## EXERCISE DETAILS
Using the data below, output a verbatim copy of the lines between the one holding "Large enterprises with" and the one holding "their own. They", inclusive, without any pictures.
Start of RECORDS
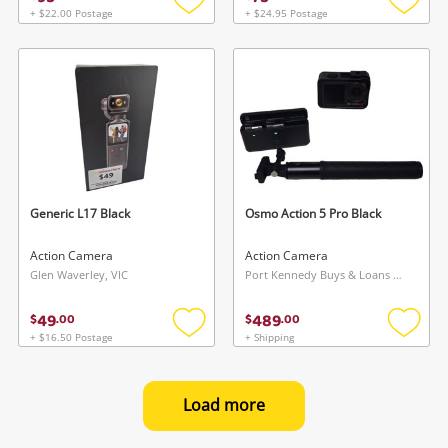
+ $22.00 Postage
+ $24.95 Postage
Add
Add
to
to
wishlist
wishlis
Generic L17 Black
Osmo Action 5 Pro Black
Action Camera
Action Camera
Glen Waverley, VIC
Port Kennedy Buys & Loans Centre, WA
49
489
$
.
00
$
.
00
+ $16.50 Postage
+ Shipping
Add
Add
to
to
wishlist
wishlis
Load more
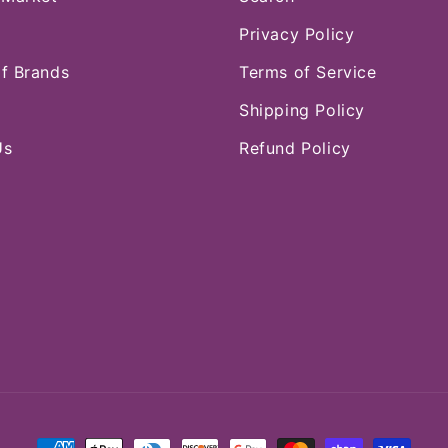
Privacy Policy
of Brands
Terms of Service
Shipping Policy
Us
Refund Policy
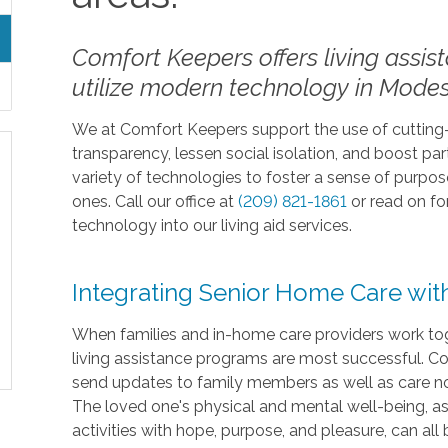
Comfort Keepers offers living assis
utilize modern technology in Modes
We at Comfort Keepers support the use of cutting
transparency, lessen social isolation, and boost parti
variety of technologies to foster a sense of purp
ones. Call our office at
(209) 821-1861
or read on f
technology into our living aid services.
Integrating Senior Home Care wi
When families and in-home care providers work tog
living assistance programs are most successful. Co
send updates to family members as well as care not
The loved one's physical and mental well-being, as w
activities with hope, purpose, and pleasure, can al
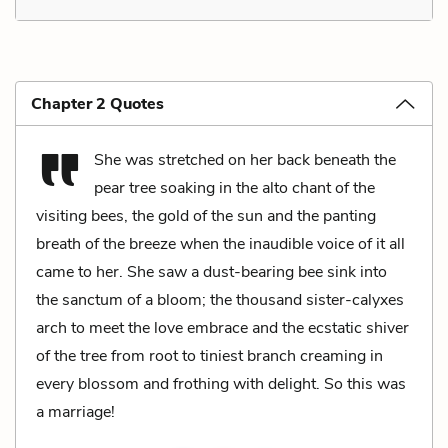
Chapter 2 Quotes
She was stretched on her back beneath the
pear tree soaking in the alto chant of the
visiting bees, the gold of the sun and the panting
breath of the breeze when the inaudible voice of it all
came to her. She saw a dust-bearing bee sink into
the sanctum of a bloom; the thousand sister-calyxes
arch to meet the love embrace and the ecstatic shiver
of the tree from root to tiniest branch creaming in
every blossom and frothing with delight. So this was
a marriage!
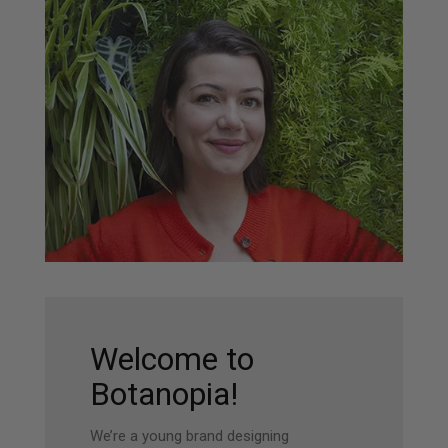
Welcome to
Botanopia!
We’re a young brand designing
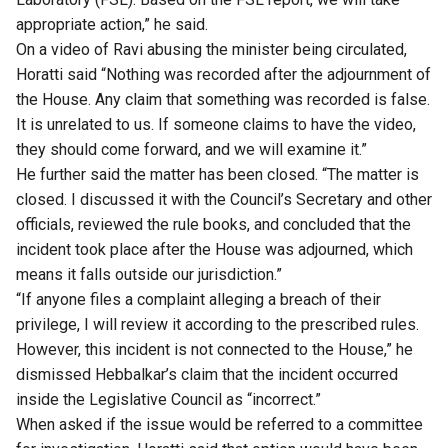
appropriate action,” he said.
On a video of Ravi abusing the minister being circulated,
Horatti said “Nothing was recorded after the adjournment of
the House. Any claim that something was recorded is false.
It is unrelated to us. If someone claims to have the video,
they should come forward, and we will examine it.”
He further said the matter has been closed. “The matter is
closed. I discussed it with the Council’s Secretary and other
officials, reviewed the rule books, and concluded that the
incident took place after the House was adjourned, which
means it falls outside our jurisdiction.”
“If anyone files a complaint alleging a breach of their
privilege, I will review it according to the prescribed rules.
However, this incident is not connected to the House,” he
dismissed Hebbalkar’s claim that the incident occurred
inside the Legislative Council as “incorrect.”
When asked if the issue would be referred to a committee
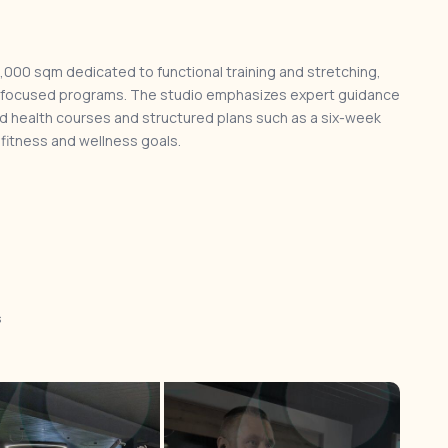
,000 sqm dedicated to functional training and stretching,
hab-focused programs. The studio emphasizes expert guidance
zed health courses and structured plans such as a six-week
 fitness and wellness goals.
s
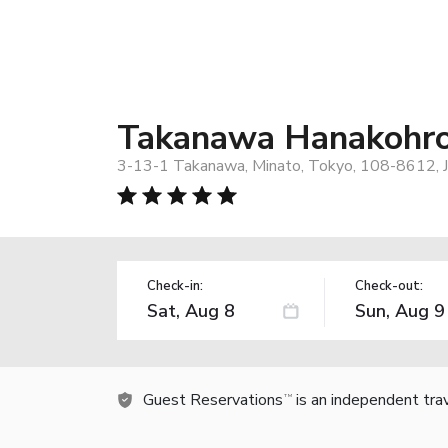
Takanawa Hanakohro,
3-13-1 Takanawa, Minato, Tokyo, 108-8612, 
Check-in:
Check-out:
Guest Reservations
is an independent tra
TM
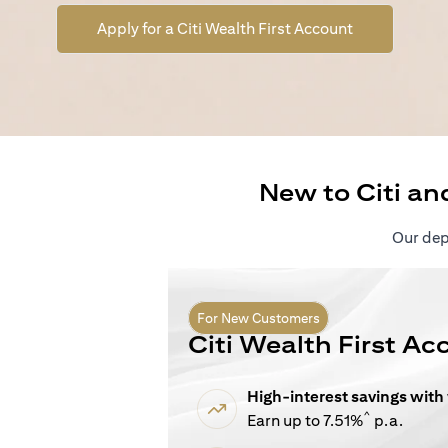
(opens in a n
Apply for a Citi Wealth First Account
New to Citi an
Our depo
For New Customers
Citi Wealth First Ac
High-interest savings with
^
Earn up to 7.51%
p.a.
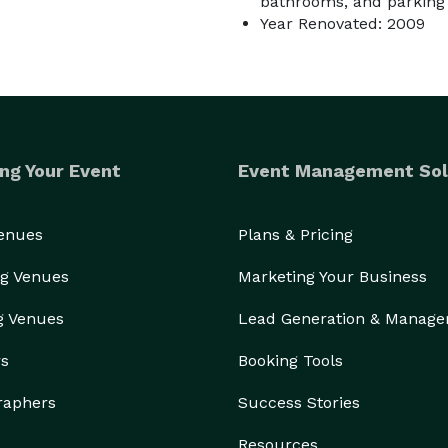
bathrooms, and parking f
Year Renovated: 2009
ng Your Event
Event Management Sol
Venues
Plans & Pricing
g Venues
Marketing Your Business
g Venues
Lead Generation & Manag
rs
Booking Tools
raphers
Success Stories
Resources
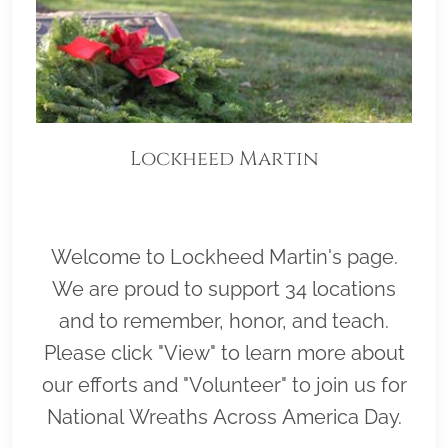
Lockheed Martin
Welcome to Lockheed Martin's page.
We are proud to support 34 locations
and to remember, honor, and teach.
Please click "View" to learn more about
our efforts and "Volunteer" to join us for
National Wreaths Across America Day.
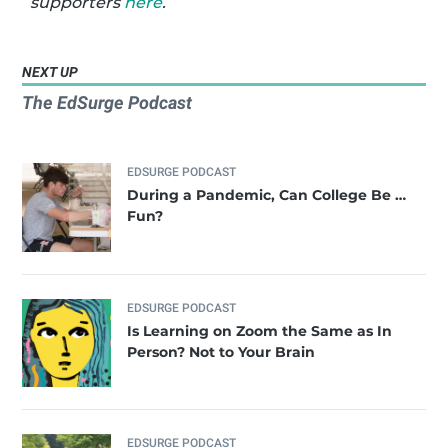
supporters
here
.
NEXT UP
The EdSurge Podcast
EDSURGE PODCAST
During a Pandemic, Can College Be …
Fun?
EDSURGE PODCAST
Is Learning on Zoom the Same as In
Person? Not to Your Brain
EDSURGE PODCAST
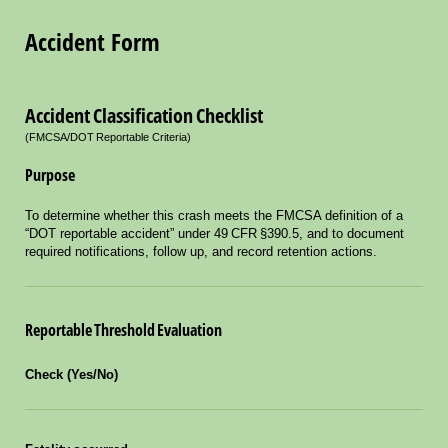
Accident Form
Accident Classification Checklist
(FMCSA/DOT Reportable Criteria)
Purpose
To determine whether this crash meets the FMCSA definition of a
“DOT reportable accident” under 49 CFR §390.5, and to document
required notifications, follow up, and record retention actions.
Reportable Threshold Evaluation
Check (Yes/No)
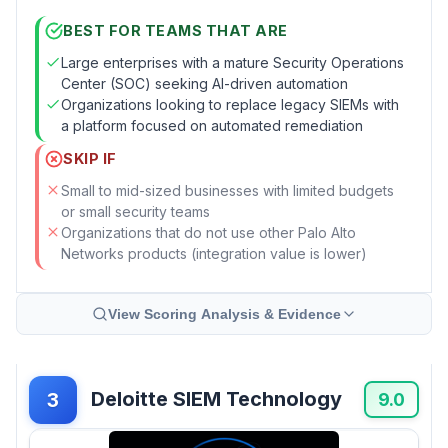
BEST FOR TEAMS THAT ARE
Large enterprises with a mature Security Operations
Center (SOC) seeking AI-driven automation
Organizations looking to replace legacy SIEMs with
a platform focused on automated remediation
SKIP IF
Small to mid-sized businesses with limited budgets
or small security teams
Organizations that do not use other Palo Alto
Networks products (integration value is lower)
View Scoring Analysis & Evidence
Deloitte SIEM Technology
3
9.0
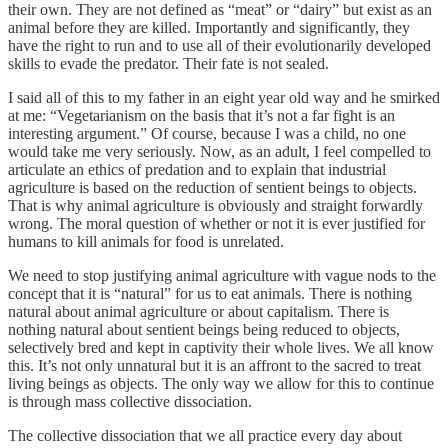
their own. They are not defined as “meat” or “dairy” but exist as an
animal before they are killed. Importantly and significantly, they
have the right to run and to use all of their evolutionarily developed
skills to evade the predator. Their fate is not sealed.
I said all of this to my father in an eight year old way and he smirked
at me: “Vegetarianism on the basis that it’s not a far fight is an
interesting argument.” Of course, because I was a child, no one
would take me very seriously. Now, as an adult, I feel compelled to
articulate an ethics of predation and to explain that industrial
agriculture is based on the reduction of sentient beings to objects.
That is why animal agriculture is obviously and straight forwardly
wrong. The moral question of whether or not it is ever justified for
humans to kill animals for food is unrelated.
We need to stop justifying animal agriculture with vague nods to the
concept that it is “natural” for us to eat animals. There is nothing
natural about animal agriculture or about capitalism. There is
nothing natural about sentient beings being reduced to objects,
selectively bred and kept in captivity their whole lives. We all know
this. It’s not only unnatural but it is an affront to the sacred to treat
living beings as objects. The only way we allow for this to continue
is through mass collective dissociation.
The collective dissociation that we all practice every day about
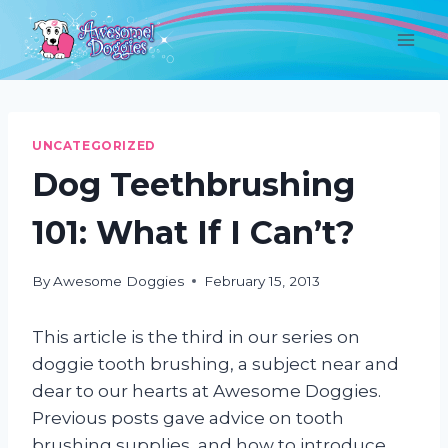
Skip
to
content
UNCATEGORIZED
Dog Teethbrushing
101: What If I Can’t?
By
Awesome Doggies
February 15, 2013
This article is the third in our series on
doggie tooth brushing, a subject near and
dear to our hearts at Awesome Doggies.
Previous posts gave advice on tooth
brushing supplies, and how to introduce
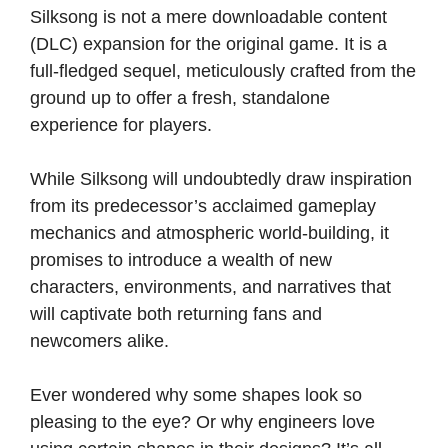
Silksong is not a mere downloadable content
(DLC) expansion for the original game. It is a
full-fledged sequel, meticulously crafted from the
ground up to offer a fresh, standalone
experience for players.
While Silksong will undoubtedly draw inspiration
from its predecessor’s acclaimed gameplay
mechanics and atmospheric world-building, it
promises to introduce a wealth of new
characters, environments, and narratives that
will captivate both returning fans and
newcomers alike.
Ever wondered why some shapes look so
pleasing to the eye? Or why engineers love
End of RECORDS
## ANSWER SECTION
Large enterprises with a mature Security Operations
Center (SOC) seeking AI-driven automation
Organizations looking to replace legacy SIEMs with
a platform focused on automated remediation
SKIP IF
Small to mid-sized businesses with limited budgets
or small security teams
Organizations that do not use other Palo Alto
Networks products (integration value is lower)
View Scoring Analysis & Evidence
Deloitte SIEM Technology
3
9.0
their own. They are not defined as “meat” or “dairy” but exist as an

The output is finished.